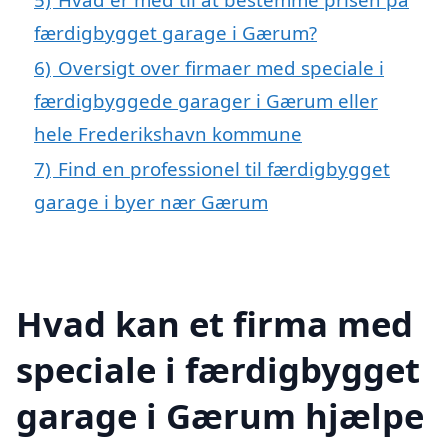
færdigbygget garage i Gærum?
6)
Oversigt over firmaer med speciale i
færdigbyggede garager i Gærum eller
hele Frederikshavn kommune
7)
Find en professionel til færdigbygget
garage i byer nær Gærum
Hvad kan et firma med
speciale i færdigbygget
garage i Gærum hjælpe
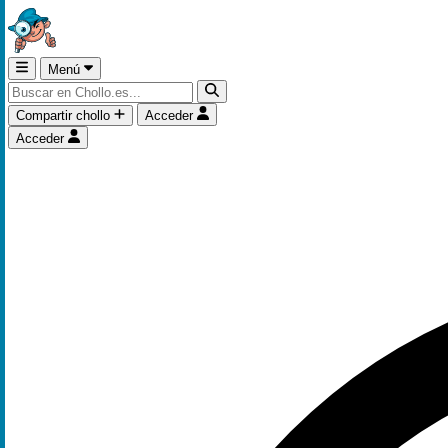
Menú
Compartir chollo
Acceder
Acceder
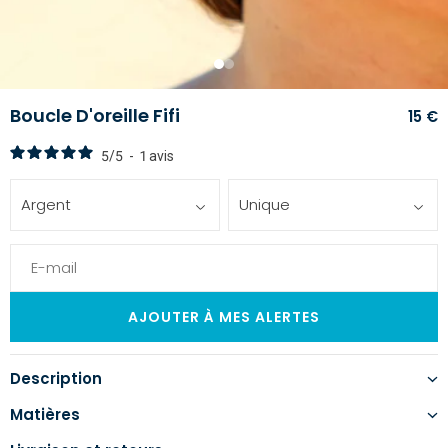
1
2
Boucle D'oreille Fifi
15 €
5
/
5
-
1
avis
Argent
Unique
Description
Matières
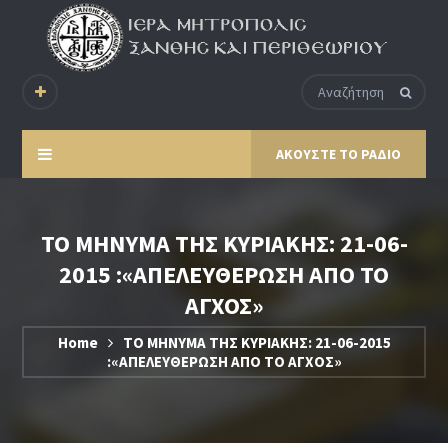
ΑΚΟΥΣΤΕ ΤΟ ΡΑΔΙΟ
ΤΟ ΜΗΝΥΜΑ ΤΗΣ ΚΥΡΙΑΚΗΣ: 21-06-
2015 :«ΑΠΕΛΕΥΘΕΡΩΣΗ ΑΠΟ ΤΟ
ΑΓΧΟΣ»
Home
ΤΟ ΜΗΝΥΜΑ ΤΗΣ ΚΥΡΙΑΚΗΣ: 21-06-2015
:«ΑΠΕΛΕΥΘΕΡΩΣΗ ΑΠΟ ΤΟ ΑΓΧΟΣ»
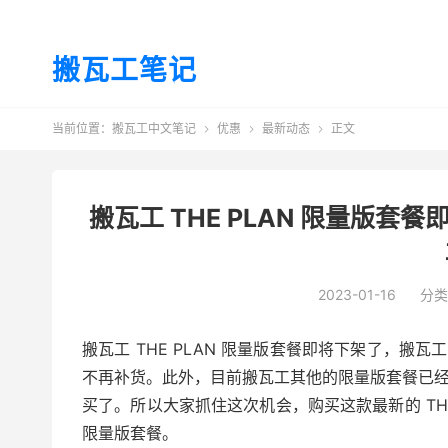
搬瓦工笔记
当前位置：
搬瓦工中文笔记
优惠
最新动态
正文



搬瓦工 THE PLAN 限量版
2023-01-16
分类
搬瓦工 THE PLAN 限量版套餐即将下架了，搬
不再补货。此外，目前搬瓦工其他的限量版套餐已
买了。所以大家抓住这次机会，购买这款最新的 TH
限量版套餐。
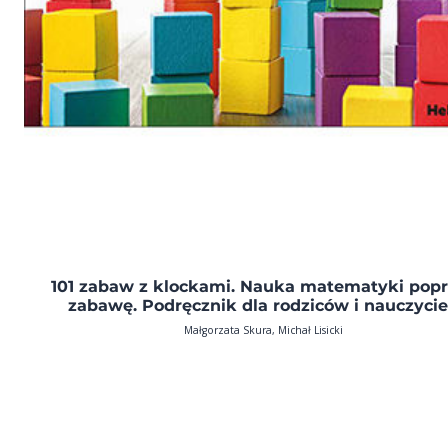
101 zabaw z klockami. Nauka matematyki pop
zabawę. Podręcznik dla rodziców i nauczycie
Małgorzata Skura, Michał Lisicki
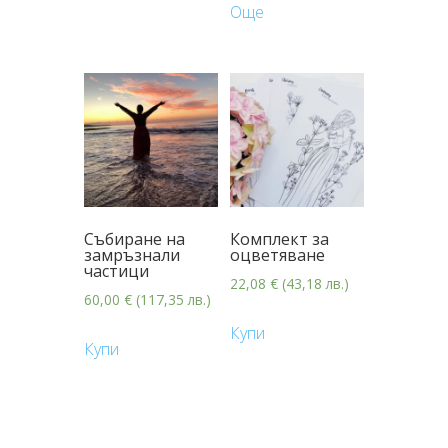
Още
Събиране на
Комплект за
замръзнали
оцветяване
частици
22,08
€
(43,18 лв.)
60,00
€
(117,35 лв.)
Купи
Купи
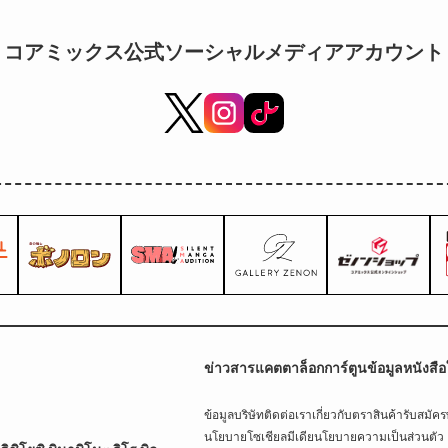
コアミックス公式ソーシャルメディアアカウント
ข่าวสาร
แคตตาล็อกการ์ตูน
ข้อมูลหนังสือ
ข้อมูลบริษัท
ติดต่อเรา
เกี่ยวกับตราสินค้า
รับสมัค
นโยบายโซเชียลมีเดีย
นโยบายความเป็นส่วนตัว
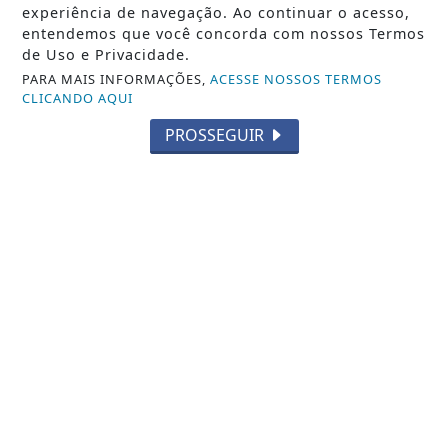
experiência de navegação. Ao continuar o acesso,
ECONOMIA
entendemos que você concorda com nossos Termos
Entenda o que muda com a nova Lei do Frete
de Uso e Privacidade.
Entenda o que muda com a nova Lei do Frete
PARA MAIS INFORMAÇÕES,
ACESSE NOSSOS TERMOS
CLICANDO AQUI
REDAÇÃO NOTÍCIA JÁ
- 06 DE AGO
PROSSEGUIR
COMÉRCIO
Dia dos Pais aquece o comércio de Balneário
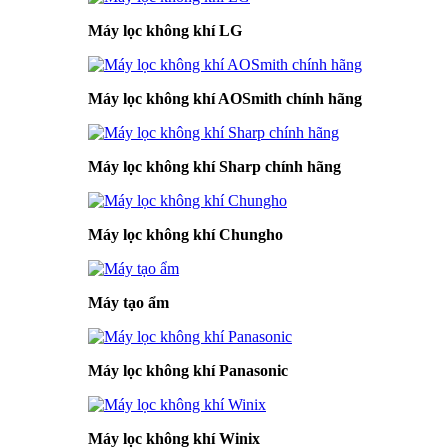
Máy lọc không khí LG
Máy lọc không khí AOSmith chính hãng
Máy lọc không khí Sharp chính hãng
Máy lọc không khí Chungho
Máy tạo ẩm
Máy lọc không khí Panasonic
Máy lọc không khí Winix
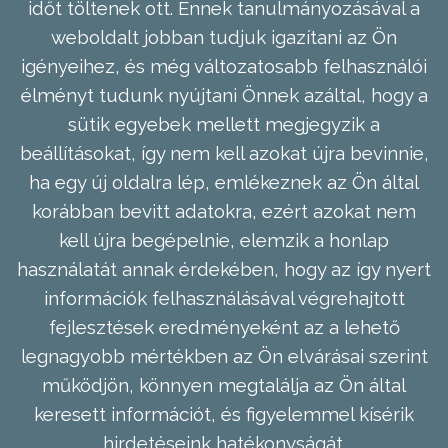
időt töltenek ott. Ennek tanulmányozásával a
weboldalt jobban tudjuk igazítani az Ön
igényeihez, és még változatosabb felhasználói
élményt tudunk nyújtani Önnek azáltal, hogy a
sütik egyebek mellett megjegyzik a
beállításokat, így nem kell azokat újra bevinnie,
ha egy új oldalra lép, emlékeznek az Ön által
korábban bevitt adatokra, ezért azokat nem
kell újra begépelnie, elemzik a honlap
használatát annak érdekében, hogy az így nyert
információk felhasználásával végrehajtott
fejlesztések eredményeként az a lehető
legnagyobb mértékben az Ön elvárásai szerint
működjön, könnyen megtalálja az Ön által
keresett információt, és figyelemmel kísérik
hirdetéseink hatékonyságát.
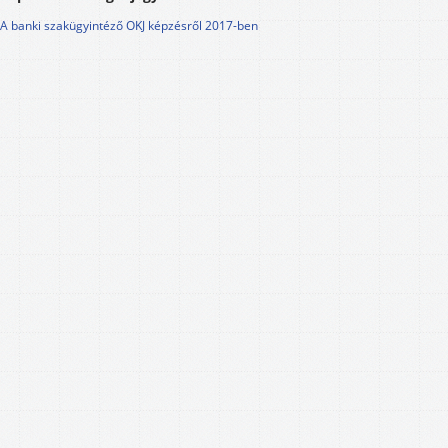
A banki szakügyintéző OKJ képzésről 2017-ben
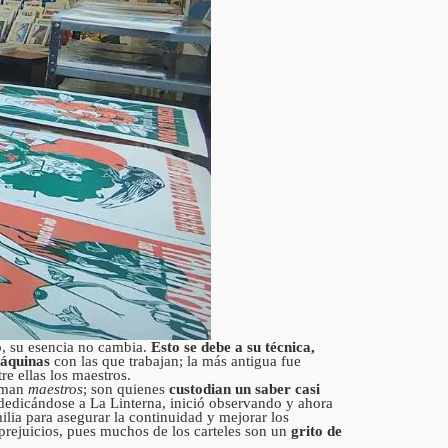
o, su esencia no cambia.
Esto se debe a su técnica,
áquinas
con las que trabajan; la más antigua fue
e ellas los maestros.
laman
maestros
; son quienes
custodian un saber casi
dedicándose a La Linterna, inició observando y ahora
ilia para asegurar la continuidad y mejorar los
 prejuicios, pues muchos de los carteles son un
grito de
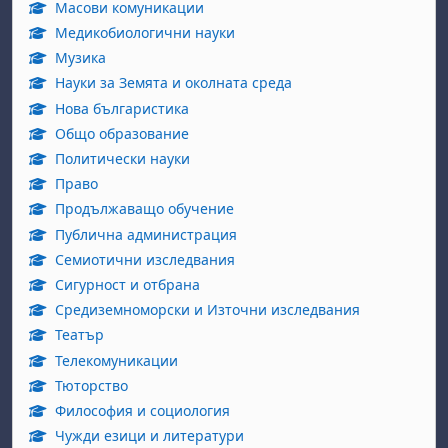
Масови комуникации
Медикобиологични науки
Музика
Науки за Земята и околната среда
Нова българистика
Общо образование
Политически науки
Право
Продължаващо обучение
Публична администрация
Семиотични изследвания
Сигурност и отбрана
Средиземноморски и Източни изследвания
Театър
Телекомуникации
Тюторство
Философия и социология
Чужди езици и литератури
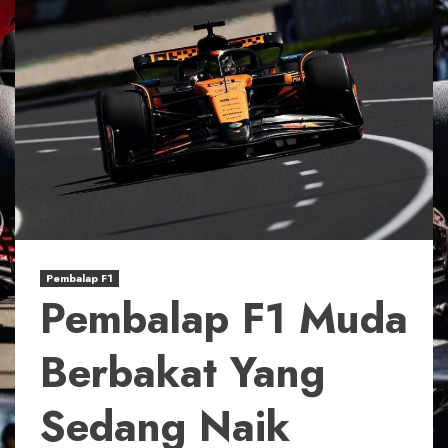
Pembalap F1
Pembalap F1 Muda
Berbakat Yang
Sedang Naik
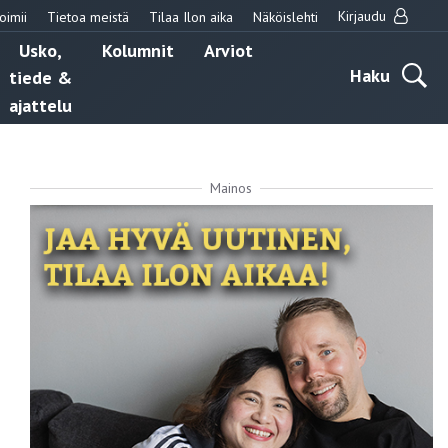
Kirjaudu
oimii
Tietoa meistä
Tilaa Ilon aika
Näköislehti
Usko,
Kolumnit
Arviot
Haku
tiede &
ajattelu
Mainos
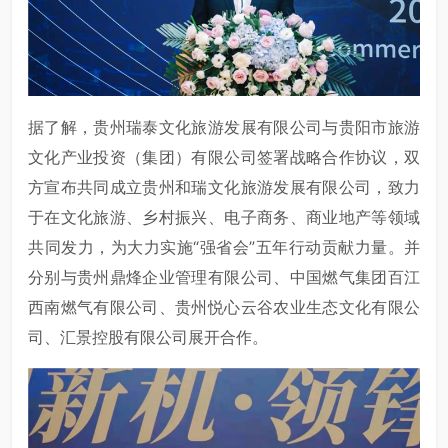
据了解，贵州瑞泰文化旅游发展有限公司与贵阳市旅游
文化产业投资（集团）有限公司签署战略合作协议，双
方宣布共同成立贵州和瑞文化旅游发展有限公司，致力
于在文化旅游、乡村振兴、电子商务、商业地产等领域
共同发力，为大力实施“强省会”五年行动贡献力量。并
分别与贵州鼎烽企业管理有限公司、中国燃气集团百江
西南燃气有限公司、贵州悦心云谷农业生态文化有限公
司、汇景控股有限公司展开合作。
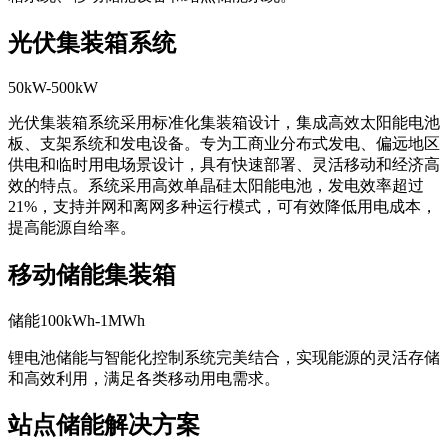
光伏集装箱系统
50kW-500kW
光伏集装箱系统采用标准化集装箱设计，集成高效太阳能电池
板、支架系统和发电设备。专为工商业分布式发电、偏远地区
供电和临时用电场景设计，具有快速部署、灵活移动和经济高
效的特点。系统采用高效单晶硅太阳能电池，发电效率超过
21%，支持并网和离网多种运行模式，可有效降低用电成本，
提高能源自给率。
移动储能集装箱
储能100kWh-1MWh
锂电池储能与智能化控制系统完美结合，实现能源的灵活存储
和高效利用，满足各类移动用电需求。
站点储能解决方案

--- --- ---

Exercise:
Without including any pictures, return every line of the records exactly.

Answer for the task:
færdigbygget garage i Gærum?
6)
Oversigt over firmaer med speciale i
færdigbyggede garager i Gærum eller
hele Frederikshavn kommune
7)
Find en professionel til færdigbygget
garage i byer nær Gærum
Hvad kan et firma med
speciale i færdigbygget
garage i Gærum hjælpe
Menú
Compartir chollo
Acceder
Acceder
1
2
Boucle D'oreille Fifi
15 €
5
/
5
-
1
avis
Argent
Unique
Description
Matières
ΑΚΟΥΣΤΕ ΤΟ ΡΑΔΙΟ
ΤΟ ΜΗΝΥΜΑ ΤΗΣ ΚΥΡΙΑΚΗΣ: 21-06-
2015 :«ΑΠΕΛΕΥΘΕΡΩΣΗ ΑΠΟ ΤΟ
ΑΓΧΟΣ»
Home
ΤΟ ΜΗΝΥΜΑ ΤΗΣ ΚΥΡΙΑΚΗΣ: 21-06-2015
:«ΑΠΕΛΕΥΘΕΡΩΣΗ ΑΠΟ ΤΟ ΑΓΧΟΣ»
搬瓦工笔记
当前位置：
搬瓦工中文笔记
优惠
最新动态
正文



搬瓦工 THE PLAN 限量版
2023-01-16
分类
搬瓦工 THE PLAN 限量版套餐即将下架了，搬
不再补货。此外，目前搬瓦工其他的限量版套餐已
买了。所以大家抓住这次机会，购买这款最新的 TH
限量版套餐。
101 zabaw z klockami. Nauka matematyki pop
zabawę. Podręcznik dla rodziców i nauczycie
Małgorzata Skura, Michał Lisicki
Още
Събиране на
Комплект за
замръзнали
оцветяване
частици
22,08
€
(43,18 лв.)
60,00
€
(117,35 лв.)
Купи
Купи
コアミックス公式ソーシャルメディアアカウント
ข่าวสาร
แคตตาล็อกการ์ตูน
ข้อมูลหนังสือ
ข้อมูลบริษัท
ติดต่อเรา
เกี่ยวกับตราสินค้า
รับสมัค
นโยบายโซเชียลมีเดีย
นโยบายความเป็นส่วนตัว
experiência de navegação. Ao continuar o acesso,
ECONOMIA
entendemos que você concorda com nossos Termos
Entenda o que muda com a nova Lei do Frete
de Uso e Privacidade.
Entenda o que muda com a nova Lei do Frete
PARA MAIS INFORMAÇÕES,
ACESSE NOSSOS TERMOS
CLICANDO AQUI
REDAÇÃO NOTÍCIA JÁ
- 06 DE AGO
PROSSEGUIR
COMÉRCIO
Dia dos Pais aquece o comércio de Balneário
Máy lọc không khí LG
Máy lọc không khí AOSmith chính hãng
Máy lọc không khí Sharp chính hãng
Máy lọc không khí Chungho
Máy tạo ẩm
Máy lọc không khí Panasonic
Máy lọc không khí Winix
időt töltenek ott. Ennek tanulmányozásával a
weboldalt jobban tudjuk igazítani az Ön
igényeihez, és még változatosabb felhasználói
élményt tudunk nyújtani Önnek azáltal, hogy a
sütik egyebek mellett megjegyzik a
beállításokat, így nem kell azokat újra bevinnie,
ha egy új oldalra lép, emlékeznek az Ön által
korábban bevitt adatokra, ezért azokat nem
kell újra begépelnie, elemzik a honlap
használatát annak érdekében, hogy az így nyert
információk felhasználásával végrehajtott
fejlesztések eredményeként az a lehető
legnagyobb mértékben az Ön elvárásai szerint
működjön, könnyen megtalálja az Ön által
keresett információt, és figyelemmel kísérik
hirdetéseink hatékonyságát.
A banki szakügyintéző OKJ képzésről 2017-ben
o, su esencia no cambia.
Esto se debe a su técnica,
áquinas
con las que trabajan; la más antigua fue
e ellas los maestros.
laman
maestros
; son quienes
custodian un saber casi
dedicándose a La Linterna, inició observando y ahora
ilia para asegurar la continuidad y mejorar los
 prejuicios, pues muchos de los carteles son un
grito de
Масови комуникации
Медикобиологични науки
Музика
Науки за Земята и околната среда
Нова българистика
Общо образование
Политически науки
Право
Продължаващо обучение
Публична администрация
Семиотични изследвания
Сигурност и отбрана
Средиземноморски и Източни изследвания
Театър
Телекомуникации
Тюторство
Философия и социология
Чужди езици и литератури
Pembalap F1
Pembalap F1 Muda
Berbakat Yang
Sedang Naik
Kirjaudu
oimii
Tietoa meistä
Tilaa Ilon aika
Näköislehti
Usko,
Kolumnit
Arviot
Haku
tiede &
ajattelu
Mainos
据了解，贵州瑞泰文化旅游发展有限公司与贵阳市旅游
文化产业投资（集团）有限公司签署战略合作协议，双
方宣布共同成立贵州和瑞文化旅游发展有限公司，致力
于在文化旅游、乡村振兴、电子商务、商业地产等领域
共同发力，为大力实施“强省会”五年行动贡献力量。并
分别与贵州鼎烽企业管理有限公司、中国燃气集团百江
西南燃气有限公司、贵州悦心云谷农业生态文化有限公
司、汇景控股有限公司展开合作。
光伏集装箱系统
50kW-500kW
光伏集装箱系统采用标准化集装箱设计，集成高效太阳能电池
板、支架系统和发电设备。专为工商业分布式发电、偏远地区
供电和临时用电场景设计，具有快速部署、灵活移动和经济高
效的特点。系统采用高效单晶硅太阳能电池，发电效率超过
21%，支持并网和离网多种运行模式，可有效降低用电成本，
提高能源自给率。
移动储能集装箱
储能100kWh-1MWh
锂电池储能与智能化控制系统完美结合，实现能源的灵活存储
和高效利用，满足各类移动用电需求。
站点储能解决方案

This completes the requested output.